- **WHAT YOU HAVE TO DO**
Restrict the output to the lines below starting at the one that contains "ostume Ideas" and ending at the one that contains "n our homes.", and restate them word for word, both ends included.

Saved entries
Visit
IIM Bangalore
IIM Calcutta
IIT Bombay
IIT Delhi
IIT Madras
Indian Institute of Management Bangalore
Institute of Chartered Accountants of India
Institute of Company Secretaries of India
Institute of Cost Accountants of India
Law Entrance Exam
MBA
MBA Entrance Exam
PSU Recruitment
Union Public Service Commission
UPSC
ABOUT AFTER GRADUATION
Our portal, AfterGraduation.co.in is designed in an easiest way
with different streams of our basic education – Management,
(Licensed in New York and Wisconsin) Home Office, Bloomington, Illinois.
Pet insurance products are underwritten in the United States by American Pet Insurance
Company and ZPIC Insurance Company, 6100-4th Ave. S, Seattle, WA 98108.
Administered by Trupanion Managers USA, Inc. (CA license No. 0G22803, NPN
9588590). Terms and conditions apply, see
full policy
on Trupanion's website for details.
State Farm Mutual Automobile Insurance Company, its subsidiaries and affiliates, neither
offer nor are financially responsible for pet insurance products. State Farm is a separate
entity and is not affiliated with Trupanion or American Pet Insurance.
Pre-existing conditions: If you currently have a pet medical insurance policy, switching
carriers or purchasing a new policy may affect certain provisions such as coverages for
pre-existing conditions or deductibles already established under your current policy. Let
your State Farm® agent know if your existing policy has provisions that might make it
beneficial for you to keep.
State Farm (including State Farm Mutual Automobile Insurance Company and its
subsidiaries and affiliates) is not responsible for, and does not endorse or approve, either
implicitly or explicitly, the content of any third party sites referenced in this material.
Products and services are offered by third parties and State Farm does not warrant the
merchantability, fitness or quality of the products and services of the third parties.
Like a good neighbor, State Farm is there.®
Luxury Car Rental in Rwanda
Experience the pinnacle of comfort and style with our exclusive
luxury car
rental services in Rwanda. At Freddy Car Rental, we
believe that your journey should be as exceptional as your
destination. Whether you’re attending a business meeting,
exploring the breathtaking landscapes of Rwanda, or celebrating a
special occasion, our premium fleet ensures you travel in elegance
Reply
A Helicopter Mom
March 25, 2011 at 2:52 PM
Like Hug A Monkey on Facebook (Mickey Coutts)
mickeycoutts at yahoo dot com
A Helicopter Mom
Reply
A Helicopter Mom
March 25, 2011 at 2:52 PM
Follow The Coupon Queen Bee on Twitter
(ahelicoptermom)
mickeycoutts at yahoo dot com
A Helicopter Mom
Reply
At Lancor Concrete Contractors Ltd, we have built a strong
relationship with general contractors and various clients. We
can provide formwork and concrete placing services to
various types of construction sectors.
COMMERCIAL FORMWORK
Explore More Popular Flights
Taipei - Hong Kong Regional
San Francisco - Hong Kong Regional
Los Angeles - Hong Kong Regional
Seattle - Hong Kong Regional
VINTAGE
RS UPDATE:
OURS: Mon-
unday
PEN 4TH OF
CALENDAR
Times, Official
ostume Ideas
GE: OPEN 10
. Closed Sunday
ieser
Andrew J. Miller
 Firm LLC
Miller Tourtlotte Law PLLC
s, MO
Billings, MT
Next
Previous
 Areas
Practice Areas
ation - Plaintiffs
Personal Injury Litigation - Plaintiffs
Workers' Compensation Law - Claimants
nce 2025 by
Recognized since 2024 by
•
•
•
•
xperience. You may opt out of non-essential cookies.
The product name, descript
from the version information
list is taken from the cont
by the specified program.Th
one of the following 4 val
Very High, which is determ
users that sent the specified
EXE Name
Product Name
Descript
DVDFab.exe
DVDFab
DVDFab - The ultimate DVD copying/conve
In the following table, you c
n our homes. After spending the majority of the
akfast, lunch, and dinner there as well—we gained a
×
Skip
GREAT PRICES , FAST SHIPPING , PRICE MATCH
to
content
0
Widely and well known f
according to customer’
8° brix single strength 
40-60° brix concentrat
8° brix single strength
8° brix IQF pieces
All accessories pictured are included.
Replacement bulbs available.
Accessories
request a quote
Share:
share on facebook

...

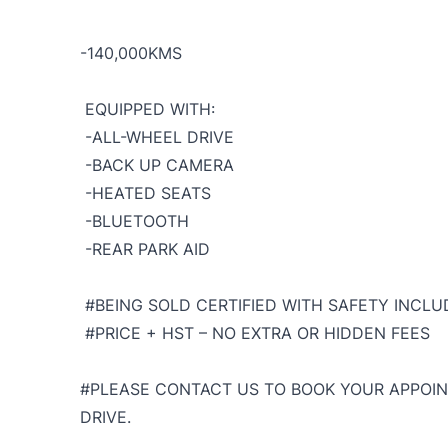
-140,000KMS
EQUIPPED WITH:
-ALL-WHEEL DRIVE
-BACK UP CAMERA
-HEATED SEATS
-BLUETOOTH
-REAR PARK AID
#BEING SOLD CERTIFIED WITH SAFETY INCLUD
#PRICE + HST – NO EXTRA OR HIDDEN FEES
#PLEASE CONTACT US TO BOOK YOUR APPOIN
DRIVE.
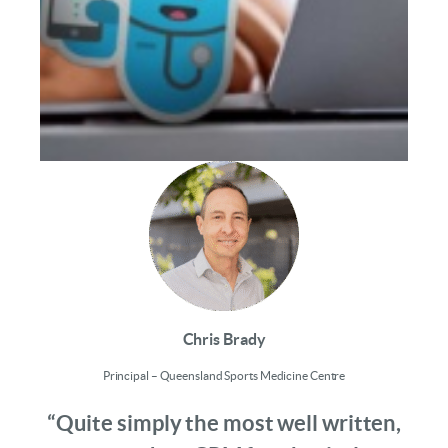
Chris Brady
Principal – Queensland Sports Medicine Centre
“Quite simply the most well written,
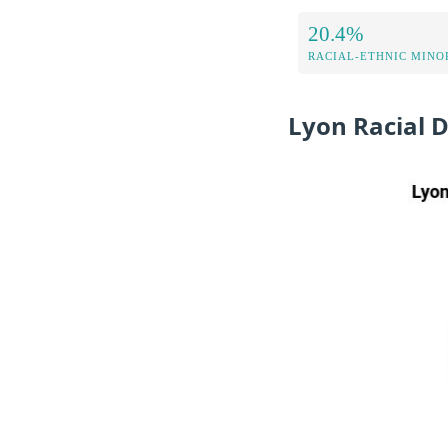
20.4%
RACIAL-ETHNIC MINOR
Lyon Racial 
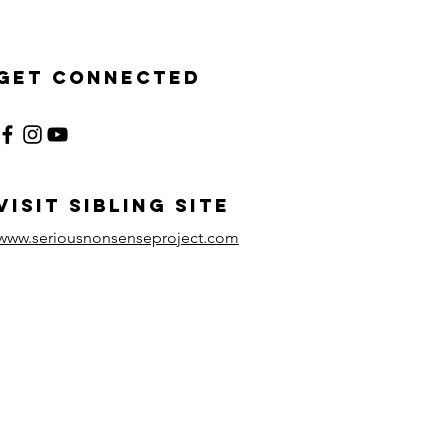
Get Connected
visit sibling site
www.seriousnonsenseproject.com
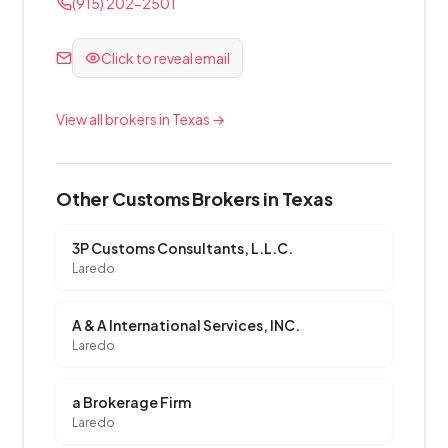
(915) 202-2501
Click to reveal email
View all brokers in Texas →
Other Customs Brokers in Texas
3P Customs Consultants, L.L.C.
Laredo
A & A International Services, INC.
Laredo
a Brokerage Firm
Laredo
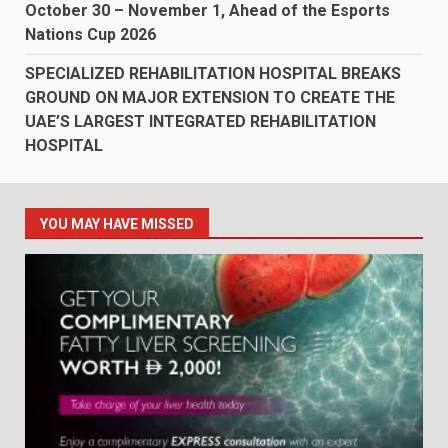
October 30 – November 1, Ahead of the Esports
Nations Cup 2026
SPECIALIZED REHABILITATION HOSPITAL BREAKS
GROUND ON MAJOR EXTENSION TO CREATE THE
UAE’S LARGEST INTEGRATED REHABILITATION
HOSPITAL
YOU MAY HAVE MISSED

- **OUTPUT FOR THIS TASK**
ostume Ideas
GE: OPEN 10
. Closed Sunday
ieser
Andrew J. Miller
 Firm LLC
Miller Tourtlotte Law PLLC
s, MO
Billings, MT
Next
Previous
 Areas
Practice Areas
ation - Plaintiffs
Personal Injury Litigation - Plaintiffs
Workers' Compensation Law - Claimants
nce 2025 by
Recognized since 2024 by
•
•
•
•
xperience. You may opt out of non-essential cookies.
The product name, descript
from the version information
list is taken from the cont
by the specified program.Th
one of the following 4 val
Very High, which is determ
users that sent the specified
EXE Name
Product Name
Descript
DVDFab.exe
DVDFab
DVDFab - The ultimate DVD copying/conve
In the following table, you c
n our homes. After spending the majority of the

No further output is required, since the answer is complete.